Because of the overlap between the traditional and plurality gay cultures, it would be better to think of them as two distinct subcultures of the same parent gay culture, as in the diagram below. 

Any gay man can move between the two subcultures, although I suspect most currently don’t. No one is born into either, but rather settles into one or the other based on their sequence of life choices and value selections. 

Currently, peer pressure and cultural inertia work in favor of the traditional subculture, because it’s both more explicitly defined and incumbent. This is a shame on numerous fronts; not only does traditional gay culture tend to impede adult male psychological development,1 it’s a comparatively terrible receiving ground for newly out gay men. They all deserve better, and the plurality culture can offer that. It’s more diverse, more psychologically resilient, and possesses better average sets of personal values. 

The plurality subculture has two options going forward: (1) it can attempt to further integrate with and change the traditional gay subculture for the better, or (2) it can move from comparatively isolated social pockets to coalesce as an explicit and distinct subculture. 

I think the first option, integration and improvement, is by far the superior option.2 However, because of incumbent institutional and cultural inertia, I don’t think it’s doable. So that establishes the task: coalesce a new, distinct gay subculture. It will make the gay world better and stronger, and it will provide a competitive rival that the traditional (mono) subculture will lose ground against without improvement. 

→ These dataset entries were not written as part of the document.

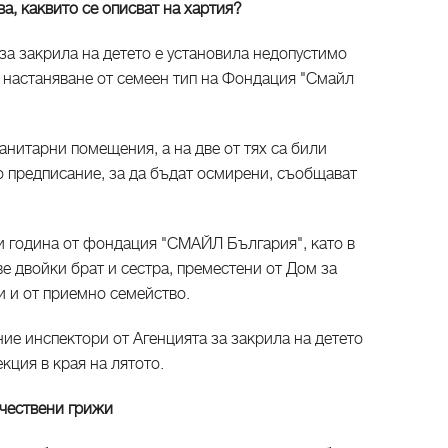
а, каквито се описват на хартия?
за закрила на детето е установила недопустимо
 настаняване от семеен тип на Фондация "Смайл
анитарни помещения, а на две от тях са били
о предписание, за да бъдат осмирени, съобщават
зи година от фондация "СМАЙЛ България", като в
ве двойки брат и сестра, преместени от Дом за
и и от приемно семейство.
ие инспектори от Агенцията за закрила на детето
кция в края на лятото.
чествени грижи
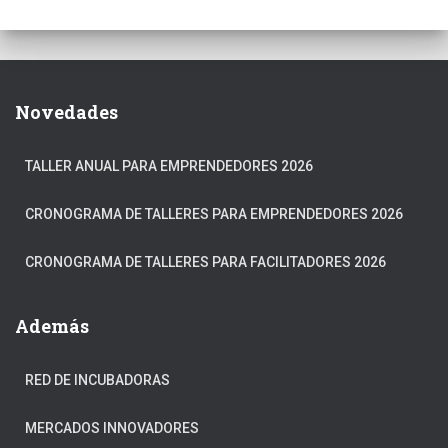
Novedades
TALLER ANUAL PARA EMPRENDEDORES 2026
CRONOGRAMA DE TALLERES PARA EMPRENDEDORES 2026
CRONOGRAMA DE TALLERES PARA FACILITADORES 2026
Además
RED DE INCUBADORAS
MERCADOS INNOVADORES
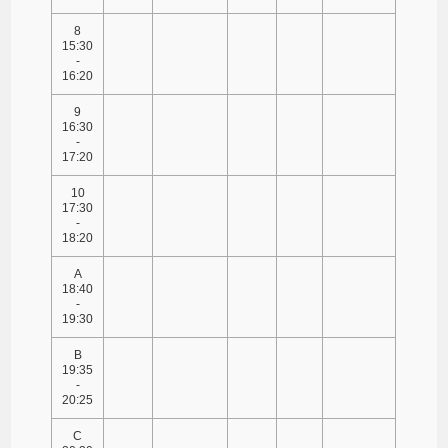
8
15:30
-
16:20
9
16:30
-
17:20
10
17:30
-
18:20
A
18:40
-
19:30
B
19:35
-
20:25
C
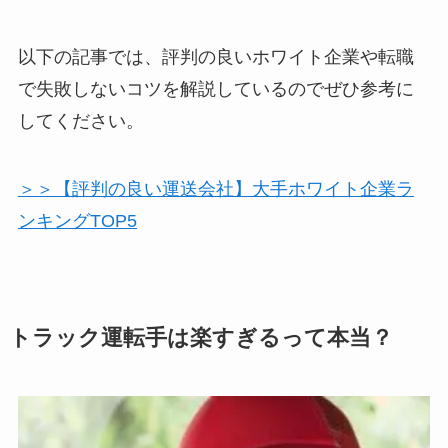
以下の記事では、評判の良いホワイト企業や転職
で失敗しないコツを解説しているのでぜひ参考に
してください。
＞＞【評判の良い運送会社】大手ホワイト企業ラ
ンキングTOP5
トラック運転手は楽すぎるって本当？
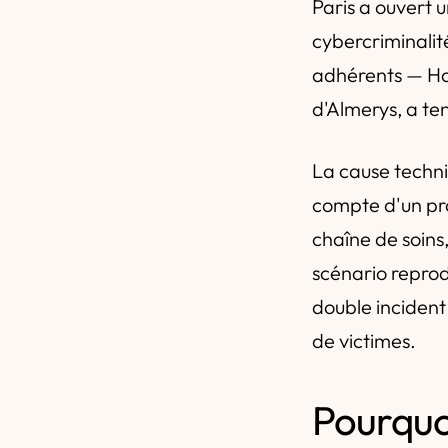
Paris a ouvert u
cybercriminalit
adhérents — Har
d'Almerys, a ten
La cause techni
compte d'un pro
chaîne de soins
scénario reprod
double incident
de victimes.
Pourquo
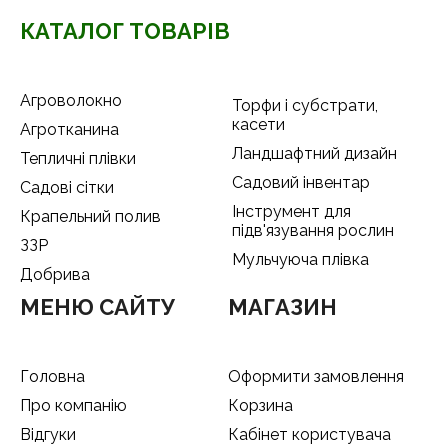
КАТАЛОГ ТОВАРІВ
Агроволокно
Торфи і субстрати,
касети
Агротканина
Ландшафтний дизайн
Тепличні плівки
Садовий інвентар
Садові сітки
Інструмент для
Крапельний полив
підв'язування рослин
ЗЗР
Мульчуюча плівка
Добрива
МЕНЮ САЙТУ
МАГАЗИН
Головна
Оформити замовлення
Про компанію
Корзина
Відгуки
Кабінет користувача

Further essays (like this one, to start) will explore the evolution of the traditional gay subculture into its modern incarnation, why it is not functioning well as an agent of gay human flourishing, and how the gay plurality subculture can be cultivated for the benefit of gay men everywhere.

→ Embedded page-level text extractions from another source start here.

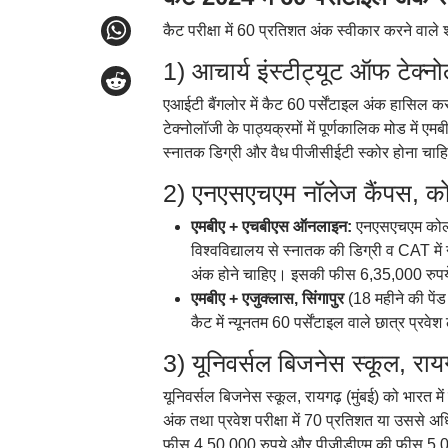
कैट परीक्षा में 60 प्रतिशत अंक स्वीकार करने वाले 
1) आचार्य इंस्टीट्यूट ऑफ टेक्
एआईटी बैंगलोर में कैट 60 पर्सेंटाइल अंक हासिल करन
टेक्नोलॉजी के पाठ्यक्रमों में पूर्णकालिक मोड में एमब
स्नातक डिग्री और वैध पीजीसीईटी स्कोर होना चाह
2) एनएसएचएम नॉलेज कैंपस, 
एमबीए + एचबीएस ऑनलाइन:
एनएसएचएम कोलकात
विश्वविद्यालय से स्नातक की डिग्री व CAT म
अंक होने चाहिए। इसकी फीस 6,35,000 रुपय
एमबीए + एजुक्लास, सिंगापुर
(18 महीने की पेंड 
कैट में न्यूनतम 60 पर्सेंटाइल वाले छात्र प्र
3) यूनिवर्सल बिजनेस स्कूल, रा
यूनिवर्सल बिजनेस स्कूल, रायगढ़ (मुंबई) को भारत में
अंक तथा प्रवेश परीक्षा में 70 प्रतिशत या उससे अ
फीस 4,50,000 रुपये और पीजीडीएम की फीस 5,00,0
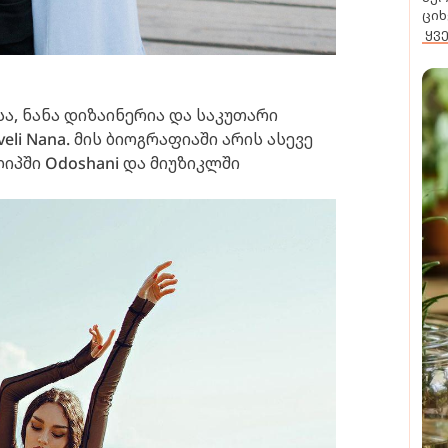
ციხ
ყვ
ა, ნანა დიზაინერია და საკუთარი
eli Nana. მის ბიოგრაფიაში არის ასევე
იპში Odoshani და მიუზიკლში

"What always fascinates me is that once a gay man enters into stage three [cultivating an authentic life free of shame], his visibility in the gay community often diminishes...This is unfortunately for young men, for they are unable to see the healthy progression from shame to freedom. Many younger gay men just assume that once you get older, you hide out in your house or move away out of embarrassment from having aged. It isn't conceivable to them that many of the gay men who "disappear" do so because they have outgrown the need for the avoidance of shame and acquisition of validation that is at the core of so much of mainstream gay culture" (Bracketed text mine, from Alan Downs, The Velvet Rage: Overcoming the Pain of Growing Up Gay in a Straight Man’s World (New York: Hachette Go, 2012), pp. 110-111). It should be noted that Downs’ use of “gay community” is the one I think needs to change—it refers to the traditional gay subculture that I find lacking. Of course more psychologically developed gay men move away from it.


“Functioning [institutions] are repositories of many kinds of capital that cannot be liquidated, and when they die, it is destroyed. The popular notion of ‘institutional knowledge’ hints at this fact, but it is not broad enough: such capital includes not just knowledge about the institution itself, but also...tacit technical knowledge, private social networks, private intelligence-gathering operations, management and persuasive skill, cooperation among founders and their allies, and founders’ long-term plans for their institutions...We have no problem identifying this phenomenon as unfortunate in politics. We view the destruction of an old political order by means such as civil war or political strife as a regrettable necessity at best, not something to celebrate...Disruption should be the backup rather than the first choice for innovation. That disruption is often the first choice instead results from poor institutional health” (From Samo Burja’s Great Founder Theory manuscript, pp. 79).